Che la Corte d’appello di Mila­no non tenesse in gran conto gli auspici di una via di uscita morbida per il Cavaliere dai suoi guai giudiziari lo si era capito bene già nel febbraio scorso, quando erano state respinte a raffica le richieste di rinvio del­le udienze per gli impegni elettorali, e si era cercato di tenere udienza anche nei giorni in cui Berlusconi era ricoverato in ospedale per l’infezione agli oc­chi. Ieri, la decisione di andare a sentenza senza aspettare la Corte Costituzionale conferma che i tentativi di moral suasion provenienti da Roma non han­no trovato accoglienza tra i giu­dici milanesi. È, paradossal­mente, una decisione che in prospettiva potrebbe danneg­giare il processo: se fosse stata accolta la richiesta di pausa la prescrizione si sarebbe interrot­ta; adesso, invece, se la Corte Costituzionale dovesse dare ra­gione a Berlusconi e ordinare di rifare una parte del processo, la prescrizione sarebbe quasi inevitabile.

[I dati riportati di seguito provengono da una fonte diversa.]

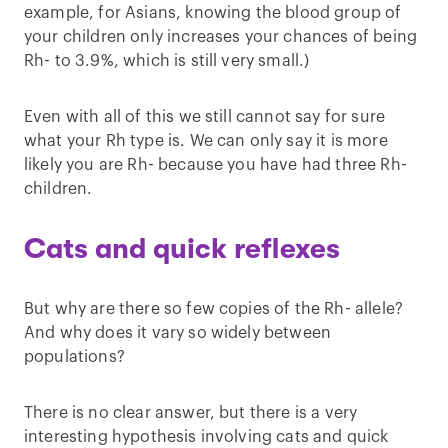
example, for Asians, knowing the blood group of
your children only increases your chances of being
Rh- to 3.9%, which is still very small.)
Even with all of this we still cannot say for sure
what your Rh type is. We can only say it is more
likely you are Rh- because you have had three Rh-
children.
Cats and quick reflexes
But why are there so few copies of the Rh- allele?
And why does it vary so widely between
populations?
There is no clear answer, but there is a very
interesting hypothesis involving cats and quick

Ma sono scenari futuri, di diffici­le pronostico. Per ora sul tavolo c’è il dato oggettivo di una pesante condanna di Silvio Berlu­sconi, che grazie alle motivazio­ni-lampo potrebbe diventare definitiva nel giro di pochi me­si. Dalla Cassazione, dopo la ra­pidità con cui lunedì scorso ha liquidato la sua richiesta di spo­stare i processi a Brescia, Berlu­sconi sa di non potersi aspetta­re granché. Così per il Cavaliere l’ultima trincea diventa quella della Corte Costituzionale, con la sua decisione sul legittimo impedimento. È una decisione che doveva arrivare già il 23 aprile scorso; i giudici si sono riuniti, hanno discusso, secon­do alcune voci hanno anche già deciso (a maggioranza); ma la decisione verrà formalizzata so­lo in una camera di consiglio che verrà fissata entro il mese di giugno. Un ritardo che ieri ha consentito ai giudici milanesi di condannare Berlusconi, an­che se poi tutto dovesse venire annullato.